When colleges decide to expand, they slowly buy up the properties in the targeted area where they want to expand.  Sometimes it may take ten years or more, but one by one, they buy the parcels but keep the current use in place and continue to pay taxes.   Eventually when the college has control of the entire targeted area, they remove the parcels from the tax rolls and build a new building.  I saw this happen on Beaver Street with the newest dorm Clark built a couple years back.  

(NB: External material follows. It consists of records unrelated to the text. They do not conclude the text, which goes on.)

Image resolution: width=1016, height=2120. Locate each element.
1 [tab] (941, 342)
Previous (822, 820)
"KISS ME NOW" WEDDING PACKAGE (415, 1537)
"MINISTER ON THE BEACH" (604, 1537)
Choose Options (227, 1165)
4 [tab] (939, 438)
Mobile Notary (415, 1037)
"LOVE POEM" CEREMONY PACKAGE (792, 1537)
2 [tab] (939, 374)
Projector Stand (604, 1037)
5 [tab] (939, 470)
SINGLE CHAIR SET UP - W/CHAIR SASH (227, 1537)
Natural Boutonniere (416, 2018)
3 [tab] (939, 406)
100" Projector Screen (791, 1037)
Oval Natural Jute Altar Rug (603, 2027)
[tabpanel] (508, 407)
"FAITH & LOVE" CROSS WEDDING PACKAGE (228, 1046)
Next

Tonight’s City Council meeting has three pages towards the bottom of properties that remain on the tax rolls owned by non-profits let me point out:

  1. Assumption  (8)
  2. Clark  (7)
  3. Holy Cross  (31) 
  4. Worcester Academy (13)
  5. WPI  (5)

Although they remain on the tax rolls, the real question is how many of these 64 properties will be on the tax rolls ten years from now.   Anyone remember the Howard Johnson’s at College Square.  Wonder how much money we have lost in taxes on this one parcel that is now a grass field owned by Holy Cross?      Does anyone really think 455 Park Ave, where Peppercorn’s is located, and owned by Clark will not eventually be absorbed into Clark?

We all know how hard it is to get a PILOT from the these institutions, maybe we should be working with them now for them to continue paying taxes on these 64 parcels when (not if) they do become part of the underlying business of these institutions and are removed from the tax rolls?  On the other hand maybe we should talk about urban farming instead.